Plus de stabilité avec les mélanges
Les travaux d’enquêtes menés par l’Inrae ont montré que les trois principales motivations des agriculteurs pour semer des mélanges, étaient dans l’ordre : une meilleure gestion des maladies et donc une moindre utilisation de fongicides, une stabilisation de la production grâce au plus grand nombre de variétés cultivées au sein de la parcelle et de l’exploitation et enfin une simplification du travail notamment concernant le pilotage des interventions.
Arnaud Gauffreteau confirme le bien-fondé de ces aspirations : « Nous avons montré qu’au sein d’une exploitation, un mélange de quatre variétés est plus stable que trois variétés semées en pure. » Semer en mélange permet des compensations entre variétés qui gomment les hétérogénéités intraparcellaires. « L’intérêt d’un mélange est de cumuler des caractéristiques intéressantes. On sait que les mélanges n’explosent pas en matière de rendement. Ce qui est recherché, c’est la stabilité », indique Jérôme Enjalbert qui ajoute que l’Inrae a créé pour les agriculteurs l’outil en ligne OptiMix, qui évalue des mélanges variétaux de blé tendre, notamment face aux risques maladies.
Un changement de réglementation bénéfique
Si la pratique des mélanges variétaux a été principalement portée par les agriculteurs (en semences de ferme), le groupe Soufflet a contribué à leur démocratisation en intervenant auprès du Semae (interprofession semencière), pour autoriser la commercialisation de mélanges sans passer par une inscription du mélange en tant que tel au catalogue, ce qui était interdit auparavant. Cette avancée a contribué à lever le verrou des organismes stockeurs (OS) qui étaient réticents à collecter des mélanges, notamment pour des utilisations en panification.
Or, Arnaud Gauffreteau indique que les mélanges variétaux ont des qualités de panification toujours supérieures à la moyenne des variétés pures. « Cela s’explique par le fait qu’il y a une très forte variabilité interannuelle des variétés de blés en ce qui concerne la qualité de panification et qu’un mélange de variétés panifiables permet de stabiliser la qualité de panification. » En proposant ces « mélanges meunerie Soufflet (MMS) », le groupe a montré qu’un mélange pouvait stabiliser cette qualité et a fait tomber un frein important pour les OS. « Nos mélanges MMS sont constitués de cinq variétés qui permettent de gommer une partie de l'irrégularité de chacune prise séparément, afin de répondre au mieux aux besoins de l'aval », explique Fabrice Bourjot, responsable filière blé chez Moulins Soufflet.
Un besoin d’expertise plus important
Mais en mélange, il n’est pas facile de déterminer le moment précis où il faut traiter la maladie. « Pour certains agriculteurs, cela peut être déstabilisant de voir des plantes malades et des plantes saines dans une même parcelle », estime Jérôme Enjalbert, qui ajoute que face à ces interrogations, il y a encore trop peu de conseils. « Les seuils de déclenchement des interventions ont été travaillés en pures, mais pas en mélange », souligne-t-il.

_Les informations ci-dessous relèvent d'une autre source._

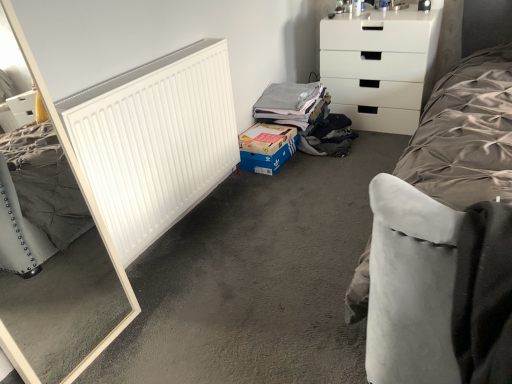 Find the location of a particular element. The image size is (512, 384). smooth gray carpet at center is located at coordinates (256, 280).

You are a GUI agent. You are given a task and a screenshot of the screen. Output one action in this format:
    pyautogui.click(x=<x>, y=<y>)
    Task: Click on the white glossy chest of drawers at upper right
    This screenshot has height=384, width=512.
    Given the screenshot: What is the action you would take?
    pyautogui.click(x=379, y=66)

You are a GUI agent. You are given a task and a screenshot of the screen. Output one action in this format:
    pyautogui.click(x=<x>, y=<y>)
    Task: Click on the cardboard box at lower center
    The height and width of the screenshot is (384, 512).
    Given the screenshot: What is the action you would take?
    pyautogui.click(x=266, y=148)

The width and height of the screenshot is (512, 384). What are the coordinates of `smooth gray carpet at center` in the screenshot? It's located at point(256,280).

Is cardboard box at lower center taller than smooth gray carpet at center?

Yes, cardboard box at lower center is taller than smooth gray carpet at center.

Considering the relative sizes of cardboard box at lower center and smooth gray carpet at center in the image provided, is cardboard box at lower center thinner than smooth gray carpet at center?

Indeed, cardboard box at lower center has a lesser width compared to smooth gray carpet at center.

From a real-world perspective, which is physically above, cardboard box at lower center or smooth gray carpet at center?

From a 3D spatial view, cardboard box at lower center is above.

Is cardboard box at lower center to the right of white glossy chest of drawers at upper right from the viewer's perspective?

No, cardboard box at lower center is not to the right of white glossy chest of drawers at upper right.

Which object is closer to the camera, cardboard box at lower center or white glossy chest of drawers at upper right?

white glossy chest of drawers at upper right is closer to the camera.

Can you confirm if cardboard box at lower center is smaller than white glossy chest of drawers at upper right?

Correct, cardboard box at lower center occupies less space than white glossy chest of drawers at upper right.

Is white matte radiator at left smaller than smooth gray carpet at center?

Yes.

Where is `concrete below the white matte radiator at left (from the image's perspective)`? concrete below the white matte radiator at left (from the image's perspective) is located at coordinates (256, 280).

Considering the relative sizes of white matte radiator at left and smooth gray carpet at center in the image provided, is white matte radiator at left taller than smooth gray carpet at center?

Correct, white matte radiator at left is much taller as smooth gray carpet at center.

Does point (155, 189) appear closer or farther from the camera than point (199, 225)?

Clearly, point (155, 189) is closer to the camera than point (199, 225).

Is white glossy chest of drawers at upper right surrounding cardboard box at lower center?

Actually, cardboard box at lower center is outside white glossy chest of drawers at upper right.

Between white glossy chest of drawers at upper right and cardboard box at lower center, which one appears on the left side from the viewer's perspective?

cardboard box at lower center.

In the scene shown: From a real-world perspective, is white glossy chest of drawers at upper right over cardboard box at lower center?

Yes, from a real-world perspective, white glossy chest of drawers at upper right is above cardboard box at lower center.

How many degrees apart are the facing directions of white glossy chest of drawers at upper right and cardboard box at lower center?

white glossy chest of drawers at upper right and cardboard box at lower center are facing 88 degrees away from each other.

From the image's perspective, is cardboard box at lower center over white matte radiator at left?

Indeed, from the image's perspective, cardboard box at lower center is shown above white matte radiator at left.

Which is nearer, [285,133] or [155,179]?

Point [155,179]

From a real-world perspective, which is physically above, cardboard box at lower center or white matte radiator at left?

white matte radiator at left, from a real-world perspective.

This screenshot has height=384, width=512. What are the coordinates of `radiator that appears below the cardboard box at lower center (from the image's perspective)` in the screenshot? It's located at (155, 141).

Does smooth gray carpet at center have a lesser width compared to white matte radiator at left?

Incorrect, the width of smooth gray carpet at center is not less than that of white matte radiator at left.

Can you confirm if smooth gray carpet at center is shorter than white matte radiator at left?

Correct, smooth gray carpet at center is not as tall as white matte radiator at left.

Is white matte radiator at left inside smooth gray carpet at center?

No, white matte radiator at left is located outside of smooth gray carpet at center.

You are a GUI agent. You are given a task and a screenshot of the screen. Output one action in this format:
    pyautogui.click(x=<x>, y=<y>)
    Task: Click on the concrete that is under the white matte radiator at left (from a real-world perspective)
    The width and height of the screenshot is (512, 384).
    Given the screenshot: What is the action you would take?
    pyautogui.click(x=256, y=280)

Is smooth gray carpet at center directly adjacent to white glossy chest of drawers at upper right?

smooth gray carpet at center and white glossy chest of drawers at upper right are clearly separated.

Which object is closer to the camera, smooth gray carpet at center or white glossy chest of drawers at upper right?

smooth gray carpet at center.

Is smooth gray carpet at center bigger than white glossy chest of drawers at upper right?

Actually, smooth gray carpet at center might be smaller than white glossy chest of drawers at upper right.

There is a smooth gray carpet at center. Where is `cardboard box above it (from a real-world perspective)`? cardboard box above it (from a real-world perspective) is located at coordinates (266, 148).

You are a GUI agent. You are given a task and a screenshot of the screen. Output one action in this format:
    pyautogui.click(x=<x>, y=<y>)
    Task: Click on the cardboard box below the white glossy chest of drawers at upper right (from a real-world perspective)
    This screenshot has width=512, height=384.
    Given the screenshot: What is the action you would take?
    pyautogui.click(x=266, y=148)

From the image, which object appears to be nearer to smooth gray carpet at center, cardboard box at lower center or white matte radiator at left?

white matte radiator at left.

Which object lies nearer to the anchor point white glossy chest of drawers at upper right, smooth gray carpet at center or cardboard box at lower center?

cardboard box at lower center lies closer to white glossy chest of drawers at upper right than the other object.

When comparing their distances from white matte radiator at left, does white glossy chest of drawers at upper right or cardboard box at lower center seem closer?

cardboard box at lower center is positioned closer to the anchor white matte radiator at left.

From the image, which object appears to be nearer to smooth gray carpet at center, cardboard box at lower center or white glossy chest of drawers at upper right?

cardboard box at lower center is positioned closer to the anchor smooth gray carpet at center.

From the image, which object appears to be farther from cardboard box at lower center, white matte radiator at left or smooth gray carpet at center?

Based on the image, white matte radiator at left appears to be further to cardboard box at lower center.

Looking at the image, which one is located closer to white matte radiator at left, white glossy chest of drawers at upper right or smooth gray carpet at center?

smooth gray carpet at center is closer to white matte radiator at left.

From the image, which object appears to be farther from smooth gray carpet at center, white glossy chest of drawers at upper right or cardboard box at lower center?

white glossy chest of drawers at upper right is further to smooth gray carpet at center.

When comparing their distances from white glossy chest of drawers at upper right, does cardboard box at lower center or white matte radiator at left seem further?

Among the two, white matte radiator at left is located further to white glossy chest of drawers at upper right.

Locate an element on the screen. The height and width of the screenshot is (384, 512). cardboard box situated between white matte radiator at left and white glossy chest of drawers at upper right from left to right is located at coordinates (266, 148).

Locate an element on the screen. radiator between smooth gray carpet at center and cardboard box at lower center from front to back is located at coordinates (155, 141).

Image resolution: width=512 pixels, height=384 pixels. I want to click on the chest of drawers positioned between smooth gray carpet at center and cardboard box at lower center from near to far, so click(379, 66).

I want to click on radiator between smooth gray carpet at center and white glossy chest of drawers at upper right in the front-back direction, so click(155, 141). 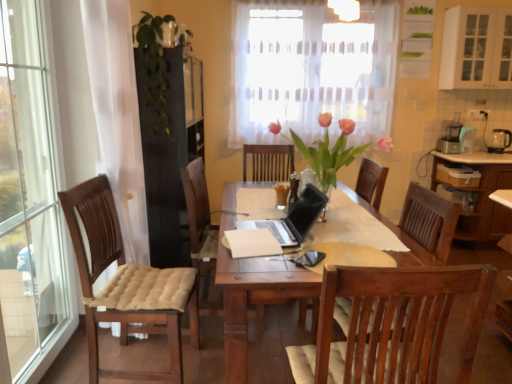 Question: Is pink glass vase at center, positioned as the 1th floral arrangement in front-to-back order, not within wooden cabinet at right, the 1th cabinetry when ordered from bottom to top?

Choices:
 (A) no
 (B) yes

Answer: (B)

Question: From a real-world perspective, is pink glass vase at center, which is counted as the 1th floral arrangement, starting from the bottom, on top of wooden cabinet at right, the 1th cabinetry when ordered from bottom to top?

Choices:
 (A) yes
 (B) no

Answer: (A)

Question: Is pink glass vase at center, the 2th floral arrangement in the back-to-front sequence, shorter than wooden cabinet at right, the 1th cabinetry when ordered from bottom to top?

Choices:
 (A) yes
 (B) no

Answer: (A)

Question: Can you confirm if pink glass vase at center, which is counted as the 1th floral arrangement, starting from the bottom, is positioned to the right of wooden cabinet at right, the 1th cabinetry when ordered from bottom to top?

Choices:
 (A) no
 (B) yes

Answer: (A)

Question: From a real-world perspective, is pink glass vase at center, positioned as the 1th floral arrangement in front-to-back order, positioned under wooden cabinet at right, positioned as the second cabinetry in top-to-bottom order, based on gravity?

Choices:
 (A) no
 (B) yes

Answer: (A)

Question: Based on their sizes in the image, would you say green leafy plant at upper left, the 2th floral arrangement in the front-to-back sequence, is bigger or smaller than white matte cabinet at upper right, which ranks as the first cabinetry in top-to-bottom order?

Choices:
 (A) big
 (B) small

Answer: (B)

Question: Relative to white matte cabinet at upper right, which ranks as the first cabinetry in top-to-bottom order, is green leafy plant at upper left, the second floral arrangement when ordered from right to left, in front or behind?

Choices:
 (A) behind
 (B) front

Answer: (B)

Question: Is green leafy plant at upper left, which appears as the first floral arrangement when viewed from the top, taller or shorter than white matte cabinet at upper right, positioned as the second cabinetry in bottom-to-top order?

Choices:
 (A) short
 (B) tall

Answer: (B)

Question: Is green leafy plant at upper left, arranged as the 1th floral arrangement when viewed from the left, inside the boundaries of white matte cabinet at upper right, which ranks as the first cabinetry in top-to-bottom order, or outside?

Choices:
 (A) outside
 (B) inside

Answer: (A)

Question: Is point (497, 135) positioned closer to the camera than point (458, 38)?

Choices:
 (A) farther
 (B) closer

Answer: (A)

Question: From their relative heights in the image, would you say black glass kettle at right is taller or shorter than white matte cabinet at upper right, positioned as the second cabinetry in bottom-to-top order?

Choices:
 (A) tall
 (B) short

Answer: (B)

Question: Considering the positions of black glass kettle at right and white matte cabinet at upper right, positioned as the second cabinetry in bottom-to-top order, in the image, is black glass kettle at right bigger or smaller than white matte cabinet at upper right, positioned as the second cabinetry in bottom-to-top order,?

Choices:
 (A) small
 (B) big

Answer: (A)

Question: From a real-world perspective, is black glass kettle at right above or below white matte cabinet at upper right, which ranks as the first cabinetry in top-to-bottom order?

Choices:
 (A) above
 (B) below

Answer: (B)

Question: In the image, is wooden cabinet at right, positioned as the second cabinetry in top-to-bottom order, positioned in front of or behind translucent fabric curtain at upper center?

Choices:
 (A) front
 (B) behind

Answer: (A)

Question: Considering the positions of wooden cabinet at right, positioned as the second cabinetry in top-to-bottom order, and translucent fabric curtain at upper center in the image, is wooden cabinet at right, positioned as the second cabinetry in top-to-bottom order, bigger or smaller than translucent fabric curtain at upper center?

Choices:
 (A) big
 (B) small

Answer: (A) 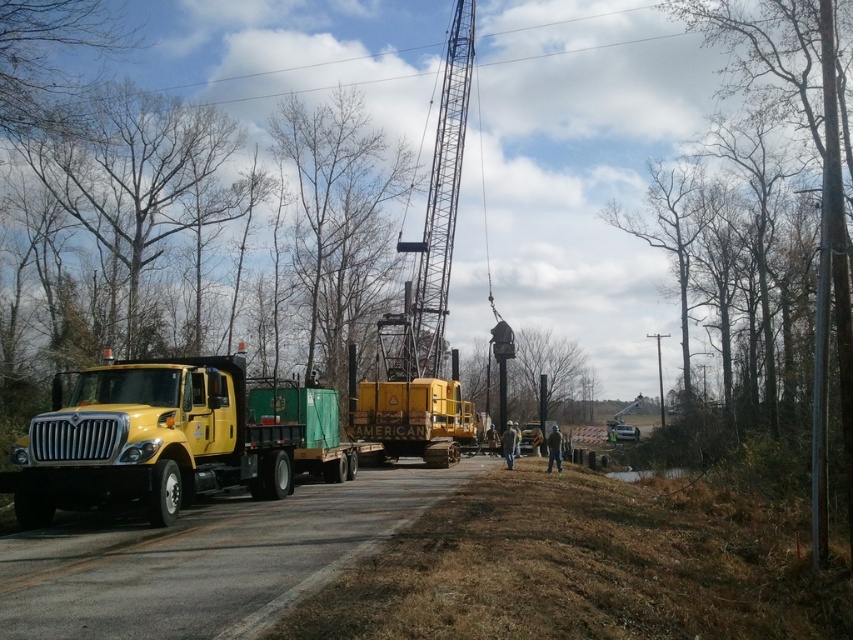 Question: Is yellow matte truck at left positioned before metallic gray crane at upper center?

Choices:
 (A) no
 (B) yes

Answer: (B)

Question: Where is yellow matte truck at left located in relation to metallic gray crane at upper center in the image?

Choices:
 (A) below
 (B) above

Answer: (A)

Question: Is yellow matte truck at left to the right of metallic gray crane at upper center from the viewer's perspective?

Choices:
 (A) no
 (B) yes

Answer: (A)

Question: Which point is farther from the camera taking this photo?

Choices:
 (A) (248, 396)
 (B) (431, 204)

Answer: (B)

Question: Which object appears farthest from the camera in this image?

Choices:
 (A) metallic gray crane at upper center
 (B) yellow matte truck at left

Answer: (A) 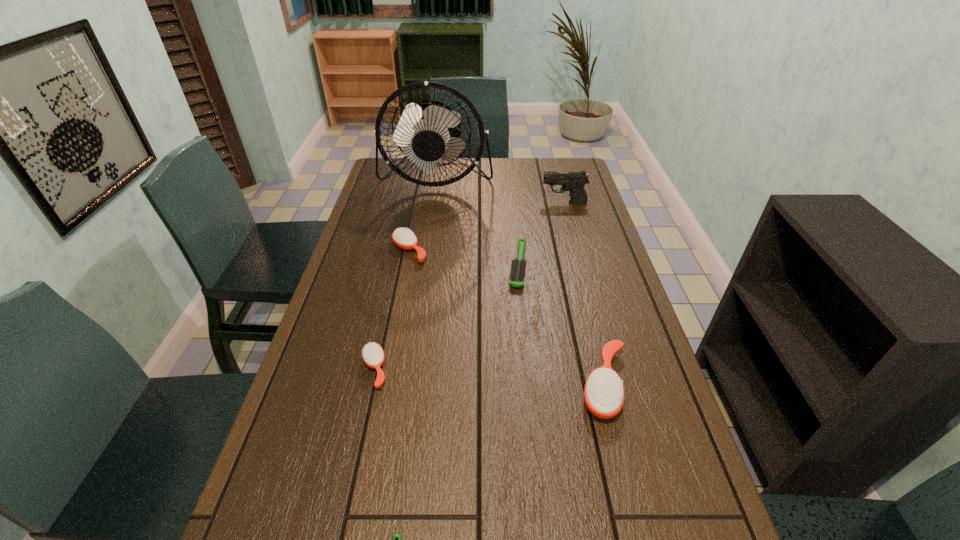 I want to click on black fan, so click(x=426, y=132).

The height and width of the screenshot is (540, 960). I want to click on fan, so click(426, 132).

Image resolution: width=960 pixels, height=540 pixels. What are the coordinates of `the second tallest object` in the screenshot? It's located at (574, 182).

Identify the location of pistol. This screenshot has width=960, height=540. (574, 182).

This screenshot has width=960, height=540. Find the location of `the rightmost hairbrush`. the rightmost hairbrush is located at coordinates (604, 392).

The width and height of the screenshot is (960, 540). Find the location of `the fifth shortest object`. the fifth shortest object is located at coordinates (604, 392).

Find the location of a particular element. the second biggest orange hairbrush is located at coordinates (404, 238).

Where is `the farthest orange hairbrush`? This screenshot has width=960, height=540. the farthest orange hairbrush is located at coordinates (404, 238).

The height and width of the screenshot is (540, 960). In order to click on the bigger light hairbrush in this screenshot , I will do `click(517, 273)`.

Find the location of `the fifth object from left to right`. the fifth object from left to right is located at coordinates (517, 273).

Il subsiste de nombreux autres sujets d’interrogation, comme l’intérêt ou non de mélanger des variétés de précocités différentes pour lutter contre des stress tel que le gel, sachant qu’il est déjà admis qu’un mélange s’en sort généralement mieux face à des accidents climatiques précoces. « Différentes études montrent que les décalages temporels sont d’intérêt dans les mélanges, mais qu’ils doivent être bien dosés. Une variabilité des précocités peut être avantageuse, mais nous continuons d’explorer la question comme le font les chambres d’agriculture et Arvalis. Nous avons juste observé un risque de contre-performance accrue pour des mélanges associant des variétés dont les précocités à montaison diffèrent de plus de 1,5 point (entre 10 et 15 jours de différences) », précise le chercheur.